Would you agree? What are your thoughts on the TRANSPORT World?
KC: Oh, I agree. Usually the military is the only thing keeping the zombies from taking over the world. TRANSPORT has the military doing more humanitarian works, at least with the "docile" zombies. They try and protect them instead of all-out extermination. It reminds me of what the old Wild West is portrayed as: small pockets of humanity surrounded by wide tracks of wilderness where all matter of nastiness resides.
GRA: Do you think the whole ZOMBIE genre has run its course, or is there still a lot of UN-life left in this typically Horror milieu?
KC: I don't think the zombie genre will ever run its course. The basic premise of a zombie - a being that is hard to kill in the usual way (shot in the torso, hack off a leg, etc.) and can turn you into one of them with just a scratch or bite goes to a primitive, deep seated, cavemen-sitting-around-a-fire-type of fear that can be used in multiple genres; from World War Z, to Shawn of the Dead and Fido, to name a few.
GRA: You are an avid runner and bicyclist. Which activity do you do more of? What are some of your biggest achievements relating to these? Is there anything on your BUCKET LIST relating to these you want to do before the zombie apocalypse?
KC: I started out as an avid bicyclist, but was introduced back into running when I started working at my current job (ran x-country and track in high school). Some accomplishes would be participating in several 24hr bike challenges, several DALMAC rides, riding a century ride under 5 hours, running the Fifth-Third Riverbank Run, and being able to eat all the Twinkies I want knowing I will burn them off.
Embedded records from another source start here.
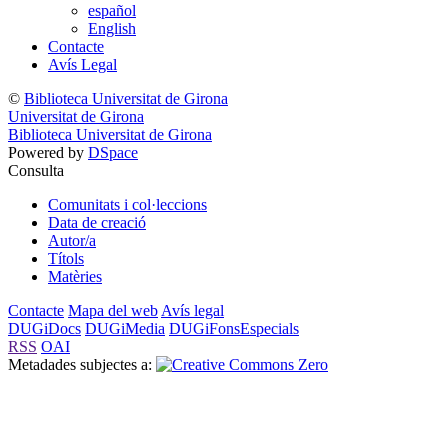
español
English
Contacte
Avís Legal
©
Biblioteca Universitat de Girona
Universitat de Girona
Biblioteca Universitat de Girona
Powered by
DSpace
Consulta
Comunitats i col·leccions
Data de creació
Autor/a
Títols
Matèries
Contacte
Mapa del web
Avís legal
DUGiDocs
DUGiMedia
DUGiFonsEspecials
RSS
OAI
Metadades subjectes a: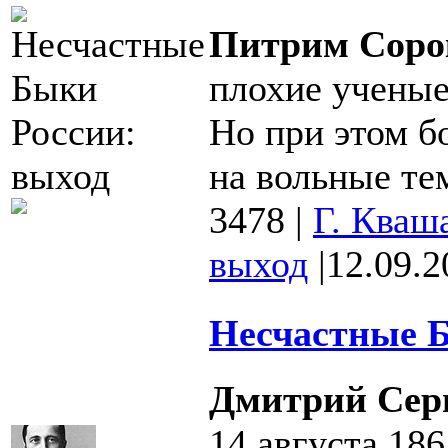
Питрим Соро
плохие ученые
Но при этом б
на вольные тем
3478
|
Г. Кваш
выход
|
12.09.2
Несчастные Б
Дмитрий Сер
14 августа 18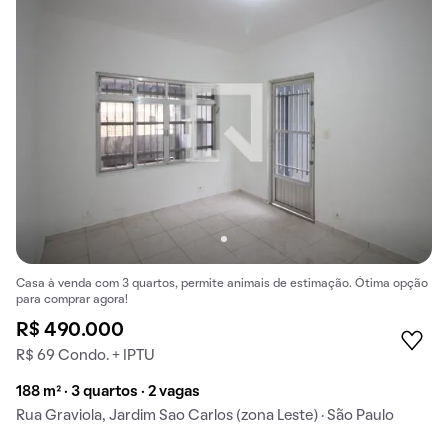
Casa à venda com 3 quartos, permite animais de estimação. Ótima opção
para comprar agora!
R$ 490.000
R$ 69 Condo. + IPTU
188 m² · 3 quartos · 2 vagas
Rua Graviola, Jardim Sao Carlos (zona Leste) · São Paulo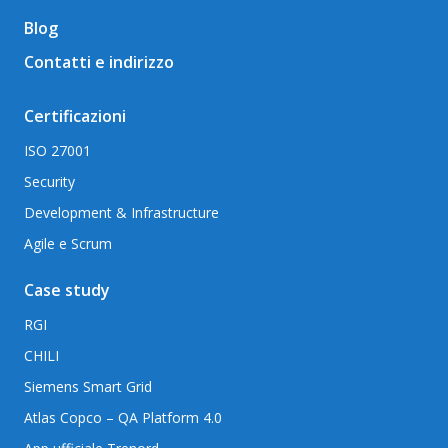
Blog
Contatti e indirizzo
Certificazioni
ISO 27001
Security
Development & Infrastructure
Agile e Scrum
Case study
RGI
CHILI
Siemens Smart Grid
Atlas Copco – QA Platform 4.0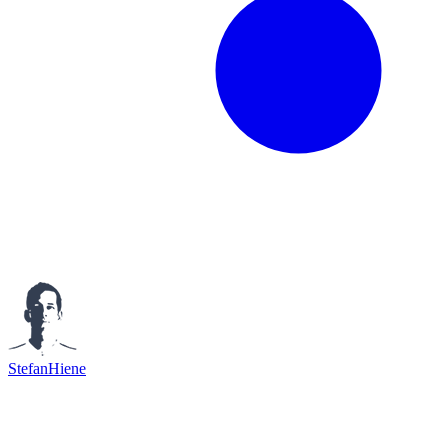
StefanHiene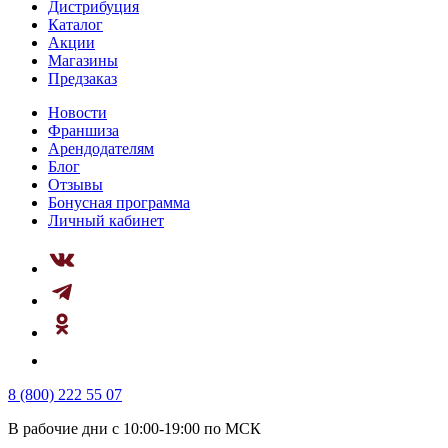
Дистрибуция
Каталог
Акции
Магазины
Предзаказ
Новости
Франшиза
Арендодателям
Блог
Отзывы
Бонусная программа
Личный кабинет
8 (800) 222 55 07
В рабочие дни с 10:00-19:00 по МСК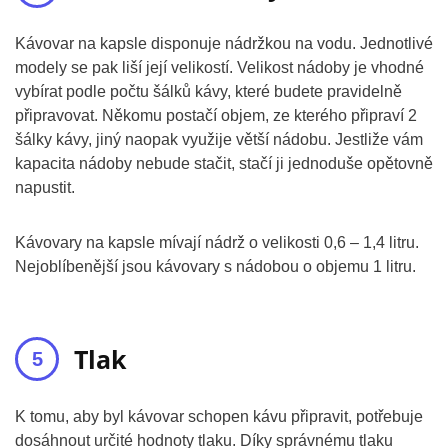
Kávovar na kapsle disponuje nádržkou na vodu. Jednotlivé
modely se pak liší její velikostí. Velikost nádoby je vhodné
vybírat podle počtu šálků kávy, které budete pravidelně
připravovat. Někomu postačí objem, ze kterého připraví 2
šálky kávy, jiný naopak využije větší nádobu. Jestliže vám
kapacita nádoby nebude stačit, stačí ji jednoduše opětovně
napustit.
Kávovary na kapsle mívají nádrž o velikosti 0,6 – 1,4 litru.
Nejoblíbenější jsou kávovary s nádobou o objemu 1 litru.
Tlak
K tomu, aby byl kávovar schopen kávu připravit, potřebuje
dosáhnout určité hodnoty tlaku. Díky správnému tlaku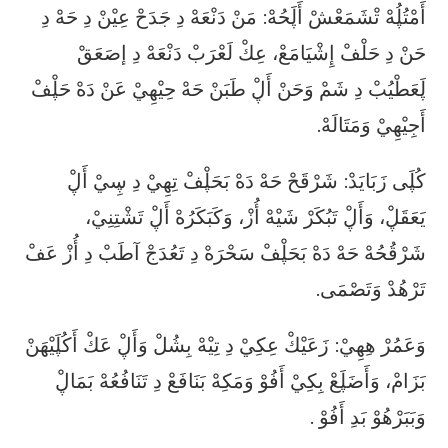
أَمْتُڸُهْ تْشَمَعْشْ أَڸَحُهْ: مَنْ دَنْعَهْ دِ جَدَحْ عِيْنْ دِ حَهْ دِ
حَنْ دِ حَلْفْ إِشْيَامَعْ، عِكْ لَعْرَبْ دَنْعَهْ دِ إصَعَقْ
ڸَعَطْيُبْ دِ شَمْ وَحَنْ أَڸْ طَبَنْ حَهْ حِيْهِيْ عَنْ دَهْ حَڸْفْ
أَجِيْهِيْ وَمَتَالَهْ.
كُڸَى زَبَايَدْ: شَرْقَحْ حَهْ دَهْ بَحَڸْفْ تِهِيْ دِ ڛِيْ أَڸْ
يَعَقَڸْ، وَأَڸْ تَبُكَرْ شَيْهْ أُزْ، وَكَبَكَرُهْ أَڸْ تَشْتِنِيْ،
شَرْقُحُهْ حَهْ دَهْ بَحَڸْفْ سَحْرَهْ دِ تَعُدَجْ آطَبْ دِ أُزْ عَفْ
تَرْهُدْ وَتَصْمَى.
وَعَمُرْ هِهِيْ: زَعَيْكْ عِكِيْ دِ تِيْهْ بِشُلْ وَأَڸْ عَكْ أَكُڸَيْهَنْ
بَزَامْ، وَأَضَڸَعْ بِكِيْ أَفُوْ وَمَكِهْ بَنَافَعْ دِ تَنَافُعُهْ بَمَاڸْ
وَبَبَرْهُوْ بَدِ أَفُوْ .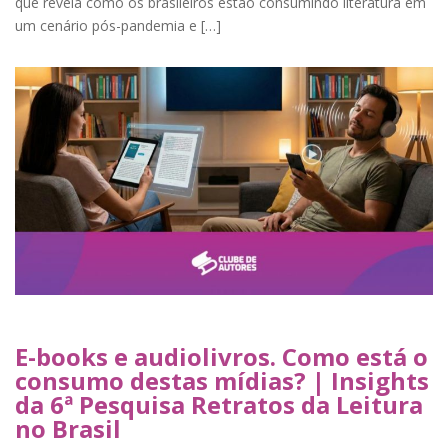
que revela como os brasileiros estão consumindo literatura em
um cenário pós-pandemia e […]
E-books e audiolivros. Como está o
consumo destas mídias? | Insights
da 6ª Pesquisa Retratos da Leitura
no Brasil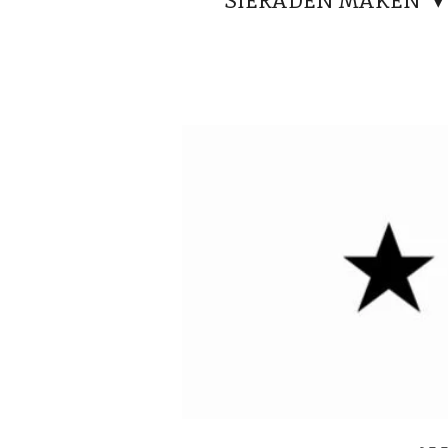
SIERADEN MAKEN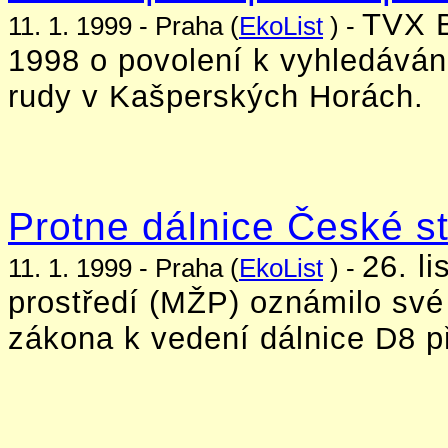
TVX B
11. 1. 1999 - Praha (
EkoList
) -
1998 o povolení k vyhledáván
rudy v Kašperských Horách.
Protne dálnice České s
26. l
11. 1. 1999 - Praha (
EkoList
) -
prostředí (MŽP) oznámilo své
zákona k vedení dálnice D8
The only real thing on the bucket list would be to finish the Grand Rapids Zombie Dash with, at least, one life strip left.
GRA: Who would you rather meet on a darkened UCRA neighborhood street? Bob the 1950’s gas station attendant zombie, or front gunner of the M213 HURON, Sgt. James Stokes? And why?
KC: Hmmm, since I'm not good at learning new languages and would have a hard time conversing with Bob, I would have to go with Stokes. The stories Stokes could tell...
[Welmerink comment: the lewd and crude Sgt. Stokes most likely does have a lot of tales to tell as his morals are a little… loose.]
GRA: What is one story in the TRANSPORT World that you haven’t heard discussed yet that you’d be interested in either reading about or understanding better?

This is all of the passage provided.